This article discusses the importance of a data services layer built upon an enterprise data integration (EDI)
platform for service-oriented architecture (SOA).
A large company found itself handicapped by an ornery snarl of siloed applications that compromised its agility, performance and profitability. Its IT department was constantly behind schedule and over budget in hand-coding point-to-point connectivity among supply chain, financials, CRM, and other packaged and custom-built legacy applications.
The solution: Integrating critical business processes and applications by adopting a service-oriented architecture, or SOA. Internal IT personnel and consultants engineered a loosely coupled infrastructure, with reusable services based on XML and standard Web services protocols such as SOAP and WSDL. Once the system went live, the CFO ran a routine query through his dashboard. The answer came back:
You forgot the data.
It's a playful fiction, of course, but it illustrates the perils of a service-oriented architecture without enterprise data integration (EDI): one that focuses only on the business process interactions and application interfaces, and neglects the devilish details of data-level incompatibility among the disparate IT systems participating in those processes, including varying formats, semantics and hierarchies.
Our hypothetical company based its SOA on a Web services-based enterprise application integration (EAI) engine. The technology worked flawlessly in enabling high-level application integration and orchestrating business processes - but it was not designed to deal with the complexities of heterogeneous, inconsistent, dirty data that lie fragmented across the enterprise.
The result: Costly and time-consuming hand-coding to resolve these data inconsistencies in the SOA implementation, thus violating the very promise of reusability and interoperability that is driving the movement towards SOA. The missing ingredient in this company's SOA was a Data Services layer built upon an enterprise data integration platform.
The SOA opportunity
The buzz around SOA has been fast and furious. It's no wonder. Organizations recognize an opportunity to slash the cost of application and middleware development and accelerate time to market by "loosely coupling" siloed applications using open standards such as Extensible Markup Language (XML), Simple Object Access Protocol (SOAP), and Web Services Description Language (WSDL).
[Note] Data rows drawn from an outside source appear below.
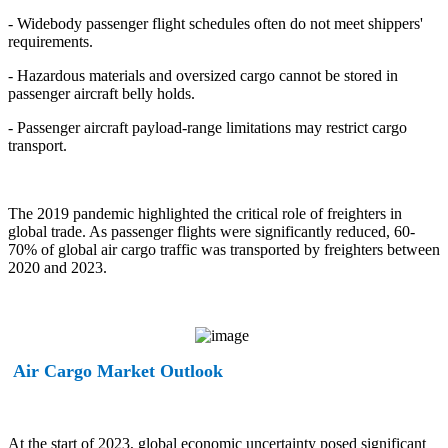
- Widebody passenger flight schedules often do not meet shippers'
requirements.
- Hazardous materials and oversized cargo cannot be stored in
passenger aircraft belly holds.
- Passenger aircraft payload-range limitations may restrict cargo
transport.
The 2019 pandemic highlighted the critical role of freighters in
global trade. As passenger flights were significantly reduced, 60-
70% of global air cargo traffic was transported by freighters between
2020 and 2023.
Air Cargo Market Outlook
At the start of 2023, global economic uncertainty posed significant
The widespread adoption of these standards by IT organizations and vendors alike paves the way to expose applications as component-based services for delivery over the Web. By abstracting the underlying business logic, SOA enables services to be wrapped, re-used, and orchestrated to give both IT and business far greater responsiveness, flexibility, and speed of execution.
Many early SOA-based implementations have been built on EAI, and J2EE- and .NET-based middleware, including message brokers, application servers, and enterprise service buses. But increasingly, data integration has become a primary objective. Some 76 percent of AMR Research respondents using or planning to use an SOA named process or data integration as the leading initiative, according to the August 2005 AMR Research report, "Service-Oriented Architecture: Survey Findings on Deployment and Plans for the Future." The findings reflect a growing awareness that a data integration platform can -- and should -- enrich an SOA with sophisticated data services beyond the scope of application integration-centric technologies.
In other words, to realize the full potential of SOA, including loose coupling and reusability, it's critical that client application access business-relevant data wherever is resides, in whatever form it requires, in a consistent and accurate manner.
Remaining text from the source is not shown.